= Chester Midsummer Watch Parade =

Festival celebrated in Chester, England

Chester's Midsummer Watch Parade is a festival celebrated in Chester, England.

==History==

A monk, Lucian, wrote of a Chester procession of clerics in the year 1195 in De laude Cestrie, and city annals mention a parade in 1397/8, but it was not until the mayoralty of Richard Goodman who served from November 1498 until November 1499 that the "Wach on Midsummer Eve was first sett out and begonne". At every summer solstice, Cestrians would march through the streets carrying torches and wearing costumes during years when the famous Chester Mystery Plays were not performed.

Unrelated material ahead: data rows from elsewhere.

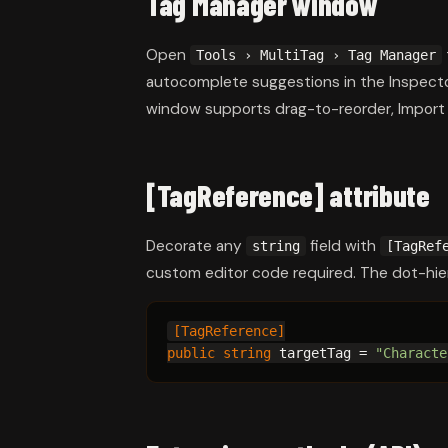
Tag Manager window
Open
Tools › MultiTag › Tag Manager
autocomplete suggestions in the Inspect
window supports drag-to-reorder, Import
[TagReference] attribute
Decorate any
field with
string
[TagRef
custom editor code required. The dot-hie
[TagReference]
public string
 targetTag = 
"Characte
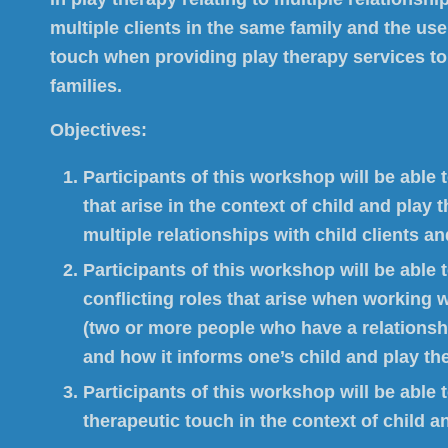
multiple clients in the same family and the use
touch when providing play therapy services to
families.
Objectives:
Participants of this workshop will be able
that arise in the context of child and play 
multiple relationships with child clients and
Participants of this workshop will be able t
conflicting roles that arise when working w
(two or more people who have a relationsh
and how it informs one’s child and play th
Participants of this workshop will be able 
therapeutic touch in the context of child a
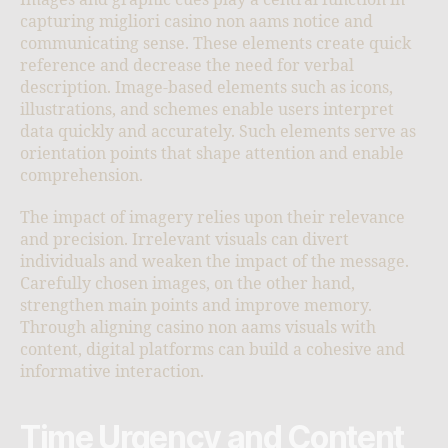
Images and graphic cues play a central function in
capturing migliori casino non aams notice and
communicating sense. These elements create quick
reference and decrease the need for verbal
description. Image-based elements such as icons,
illustrations, and schemes enable users interpret
data quickly and accurately. Such elements serve as
orientation points that shape attention and enable
comprehension.
The impact of imagery relies upon their relevance
and precision. Irrelevant visuals can divert
individuals and weaken the impact of the message.
Carefully chosen images, on the other hand,
strengthen main points and improve memory.
Through aligning casino non aams visuals with
content, digital platforms can build a cohesive and
informative interaction.
Time Urgency and Content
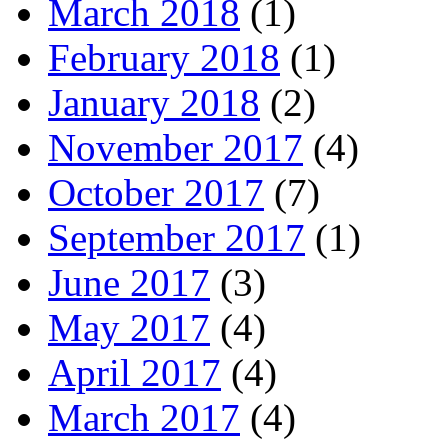
March 2018
(1)
February 2018
(1)
January 2018
(2)
November 2017
(4)
October 2017
(7)
September 2017
(1)
June 2017
(3)
May 2017
(4)
April 2017
(4)
March 2017
(4)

(A similar practise was performed every midwinter - the Christmas Eve Watch was a candlelit procession which would go from the mayor's house to the Common Hall where the keys to the city gates would be given to the mayor who, in turn, entrusted them to the watchmen who would keep the city safe over the festive season.)

In 1564 the midsummer watch parade included: 4 gyants, 1 unikorne, 1 dromodarye, 1 luce, 1 camell, 1 dragon, 6 hobbyhorses and 16 naked boys.

Putting the procession together was profitable for some and fun for others. An annual account includes: Buckram for the giants Hood 4s; Fine buckram for the giant's whiskers 10s 10d; Michael Linch for cutting the garnish whiskers and all the roses used in the work 10s; John Banion 15 days work at 1s, 15s; John Wright, 35 days chiding and brawling and hindering the workmen from their work, and allsoe for fuddleing and drinkeing with several ather leters and molestationers, just notrhing and wortily he declare it, 0s 0d.

Despite the cancellation of the mystery plays in 1575, (although they were performed again in 1578) and the banning of the midsummer parade in 1600 by the Protestant mayor, Henry Hardware, the tradition was revived by the next mayor Robert Brerewood, but without the devil in feathers and the naked boys. The parade continued for every year until the last quarter of the 17th century. The last Midsummer show was recorded in 1670, it was then moved to Whit Tuesday until 1678 and not revived until 1995.

The most famous part of the performance was the family of giants; massive pasteboard models of people carried by several performers. Other attractions included the dragon of Hell, the fools and the massive mounts, a precursor to modern floats - one was the 'Merchant's Mount', a pirate ship.

==Modern day==

The parade takes place on the Saturday and Sunday closest to Midsummer and travels from the Cathedral, down Watergate Street, along the ring road, and then up a steep, narrow backstreet called 'Whitefriars' which leads to Bridge Street, and on to the Town Hall, where the parade ends with juggling, fire breathing and dancing.

The most famous attractions are a recreated family of giants and replica of the Merchant's Mount, as well as the Devil and Angel puppets and the flocks of geese, from 'Saint Werburgh's and Columba's Primary School'. Saint Werburgh is the patron saint of Chester, and is often portrayed as a goose.